* [Task prompt] Reproduce only the stretch of entries below that begins at the first line and ends at the line holding "Soci, con un’attenzione".

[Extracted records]
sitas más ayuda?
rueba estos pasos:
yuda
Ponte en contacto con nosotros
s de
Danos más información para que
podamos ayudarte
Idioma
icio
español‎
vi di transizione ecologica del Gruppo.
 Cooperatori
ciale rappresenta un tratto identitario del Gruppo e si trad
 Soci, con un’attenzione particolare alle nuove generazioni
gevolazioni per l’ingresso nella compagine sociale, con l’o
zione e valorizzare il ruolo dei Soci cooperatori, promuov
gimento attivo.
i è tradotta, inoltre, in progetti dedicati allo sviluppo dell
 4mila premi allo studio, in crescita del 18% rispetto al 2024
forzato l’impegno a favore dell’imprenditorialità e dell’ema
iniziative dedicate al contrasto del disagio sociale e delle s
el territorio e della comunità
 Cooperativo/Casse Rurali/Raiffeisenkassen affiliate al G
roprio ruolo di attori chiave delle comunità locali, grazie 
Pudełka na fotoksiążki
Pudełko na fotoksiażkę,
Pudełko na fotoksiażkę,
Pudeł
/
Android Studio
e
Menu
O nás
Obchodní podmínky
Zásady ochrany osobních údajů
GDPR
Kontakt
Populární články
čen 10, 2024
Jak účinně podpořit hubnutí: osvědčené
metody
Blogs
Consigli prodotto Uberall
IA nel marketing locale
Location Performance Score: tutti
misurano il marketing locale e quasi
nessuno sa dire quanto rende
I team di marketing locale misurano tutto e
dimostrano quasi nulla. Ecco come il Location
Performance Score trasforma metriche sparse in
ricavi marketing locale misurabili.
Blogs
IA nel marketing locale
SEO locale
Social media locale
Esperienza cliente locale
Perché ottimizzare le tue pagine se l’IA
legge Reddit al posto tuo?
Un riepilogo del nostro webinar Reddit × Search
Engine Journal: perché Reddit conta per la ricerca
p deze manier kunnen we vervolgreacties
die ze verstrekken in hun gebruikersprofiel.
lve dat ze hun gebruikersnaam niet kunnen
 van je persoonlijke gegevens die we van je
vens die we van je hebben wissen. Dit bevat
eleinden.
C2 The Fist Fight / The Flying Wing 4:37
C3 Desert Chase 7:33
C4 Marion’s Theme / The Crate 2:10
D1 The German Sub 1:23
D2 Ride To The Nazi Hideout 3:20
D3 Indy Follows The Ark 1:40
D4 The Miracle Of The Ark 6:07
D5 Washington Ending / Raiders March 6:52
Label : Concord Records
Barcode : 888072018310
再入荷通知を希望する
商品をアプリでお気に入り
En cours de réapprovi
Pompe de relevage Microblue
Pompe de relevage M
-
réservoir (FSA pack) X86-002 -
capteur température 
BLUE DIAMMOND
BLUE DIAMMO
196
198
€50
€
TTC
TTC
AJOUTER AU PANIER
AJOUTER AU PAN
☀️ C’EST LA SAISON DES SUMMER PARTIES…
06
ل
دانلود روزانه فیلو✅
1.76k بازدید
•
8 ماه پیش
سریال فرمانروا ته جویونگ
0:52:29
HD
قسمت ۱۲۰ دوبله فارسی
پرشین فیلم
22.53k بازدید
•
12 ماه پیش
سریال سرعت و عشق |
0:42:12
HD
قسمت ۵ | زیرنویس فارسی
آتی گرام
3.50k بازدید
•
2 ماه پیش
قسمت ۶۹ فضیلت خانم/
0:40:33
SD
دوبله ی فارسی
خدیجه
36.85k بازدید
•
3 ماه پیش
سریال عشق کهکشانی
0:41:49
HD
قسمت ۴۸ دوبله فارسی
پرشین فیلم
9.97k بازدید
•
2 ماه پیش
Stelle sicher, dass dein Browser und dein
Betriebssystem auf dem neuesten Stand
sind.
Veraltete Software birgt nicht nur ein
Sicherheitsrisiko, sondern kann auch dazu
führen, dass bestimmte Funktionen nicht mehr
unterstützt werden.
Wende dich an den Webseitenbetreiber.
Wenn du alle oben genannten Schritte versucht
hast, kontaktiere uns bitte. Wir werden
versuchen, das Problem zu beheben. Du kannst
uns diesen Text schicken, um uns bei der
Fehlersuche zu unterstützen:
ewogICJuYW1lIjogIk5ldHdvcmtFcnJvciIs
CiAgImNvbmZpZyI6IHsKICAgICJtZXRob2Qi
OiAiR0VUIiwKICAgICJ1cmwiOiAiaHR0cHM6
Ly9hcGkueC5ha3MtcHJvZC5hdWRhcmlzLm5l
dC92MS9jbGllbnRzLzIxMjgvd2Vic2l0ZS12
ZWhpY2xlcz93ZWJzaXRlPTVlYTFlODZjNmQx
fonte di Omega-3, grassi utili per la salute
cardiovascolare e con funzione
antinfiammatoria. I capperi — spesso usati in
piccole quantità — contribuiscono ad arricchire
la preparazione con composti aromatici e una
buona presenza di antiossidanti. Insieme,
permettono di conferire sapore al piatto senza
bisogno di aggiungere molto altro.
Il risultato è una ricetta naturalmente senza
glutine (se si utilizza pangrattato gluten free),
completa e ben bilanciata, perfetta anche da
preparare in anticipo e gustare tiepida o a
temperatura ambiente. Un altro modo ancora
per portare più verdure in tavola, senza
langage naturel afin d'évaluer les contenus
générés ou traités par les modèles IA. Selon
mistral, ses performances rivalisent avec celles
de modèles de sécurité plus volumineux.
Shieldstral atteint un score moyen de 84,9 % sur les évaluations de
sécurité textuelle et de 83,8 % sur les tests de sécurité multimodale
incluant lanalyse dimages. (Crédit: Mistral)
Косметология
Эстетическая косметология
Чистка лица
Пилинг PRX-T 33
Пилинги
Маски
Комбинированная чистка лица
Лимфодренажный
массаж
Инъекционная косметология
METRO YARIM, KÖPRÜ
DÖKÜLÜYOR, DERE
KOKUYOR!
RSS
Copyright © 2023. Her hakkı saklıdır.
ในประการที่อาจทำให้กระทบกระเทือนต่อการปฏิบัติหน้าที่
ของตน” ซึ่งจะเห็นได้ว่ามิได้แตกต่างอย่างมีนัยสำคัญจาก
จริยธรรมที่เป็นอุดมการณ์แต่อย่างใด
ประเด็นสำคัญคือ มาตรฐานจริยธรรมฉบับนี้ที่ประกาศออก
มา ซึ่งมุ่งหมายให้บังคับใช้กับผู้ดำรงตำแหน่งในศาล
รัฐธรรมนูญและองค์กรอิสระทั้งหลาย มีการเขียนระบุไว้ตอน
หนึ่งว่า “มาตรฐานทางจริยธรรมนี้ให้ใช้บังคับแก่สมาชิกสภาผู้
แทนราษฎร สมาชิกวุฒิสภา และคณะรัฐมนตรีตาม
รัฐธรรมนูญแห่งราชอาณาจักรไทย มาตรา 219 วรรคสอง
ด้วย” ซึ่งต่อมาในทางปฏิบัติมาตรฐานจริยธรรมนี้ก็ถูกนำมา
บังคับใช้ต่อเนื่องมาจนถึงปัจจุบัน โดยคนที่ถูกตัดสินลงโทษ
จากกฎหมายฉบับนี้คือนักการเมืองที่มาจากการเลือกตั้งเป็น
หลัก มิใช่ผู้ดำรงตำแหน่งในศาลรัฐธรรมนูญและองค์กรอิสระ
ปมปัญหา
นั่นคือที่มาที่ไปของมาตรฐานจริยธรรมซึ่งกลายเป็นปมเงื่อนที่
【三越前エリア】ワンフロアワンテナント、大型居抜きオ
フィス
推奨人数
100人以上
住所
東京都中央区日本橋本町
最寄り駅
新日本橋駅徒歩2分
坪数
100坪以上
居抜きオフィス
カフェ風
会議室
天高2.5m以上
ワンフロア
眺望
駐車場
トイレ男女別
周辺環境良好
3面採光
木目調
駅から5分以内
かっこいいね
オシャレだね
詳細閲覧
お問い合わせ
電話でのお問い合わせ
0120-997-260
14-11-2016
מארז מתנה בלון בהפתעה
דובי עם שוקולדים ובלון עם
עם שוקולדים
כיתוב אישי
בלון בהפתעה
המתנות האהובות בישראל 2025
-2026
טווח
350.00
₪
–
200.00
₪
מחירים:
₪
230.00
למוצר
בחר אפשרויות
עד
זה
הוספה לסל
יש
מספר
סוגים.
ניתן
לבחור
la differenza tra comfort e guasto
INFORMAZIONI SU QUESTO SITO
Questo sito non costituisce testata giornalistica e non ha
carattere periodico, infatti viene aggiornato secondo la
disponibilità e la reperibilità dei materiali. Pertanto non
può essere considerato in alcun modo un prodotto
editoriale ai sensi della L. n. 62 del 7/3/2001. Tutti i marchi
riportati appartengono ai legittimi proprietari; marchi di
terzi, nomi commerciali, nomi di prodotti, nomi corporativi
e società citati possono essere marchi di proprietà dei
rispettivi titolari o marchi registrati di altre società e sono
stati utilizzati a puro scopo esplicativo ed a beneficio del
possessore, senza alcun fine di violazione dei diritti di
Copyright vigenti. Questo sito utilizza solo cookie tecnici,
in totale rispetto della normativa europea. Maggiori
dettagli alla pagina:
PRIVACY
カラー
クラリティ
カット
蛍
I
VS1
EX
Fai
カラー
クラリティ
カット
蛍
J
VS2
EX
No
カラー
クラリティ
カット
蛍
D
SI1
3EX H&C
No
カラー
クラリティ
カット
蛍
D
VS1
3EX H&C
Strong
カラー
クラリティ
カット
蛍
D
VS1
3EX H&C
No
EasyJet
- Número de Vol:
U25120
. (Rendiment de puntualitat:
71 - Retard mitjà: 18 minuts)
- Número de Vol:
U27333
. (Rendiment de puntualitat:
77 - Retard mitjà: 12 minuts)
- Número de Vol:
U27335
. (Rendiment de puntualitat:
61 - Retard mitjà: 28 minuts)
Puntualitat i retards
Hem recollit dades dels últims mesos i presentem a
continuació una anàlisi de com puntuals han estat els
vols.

* [Result of the task]
sitas más ayuda?
rueba estos pasos:
yuda
Ponte en contacto con nosotros
s de
Danos más información para que
podamos ayudarte
Idioma
icio
español‎
vi di transizione ecologica del Gruppo.
 Cooperatori
ciale rappresenta un tratto identitario del Gruppo e si trad
 Soci, con un’attenzione particolare alle nuove generazioni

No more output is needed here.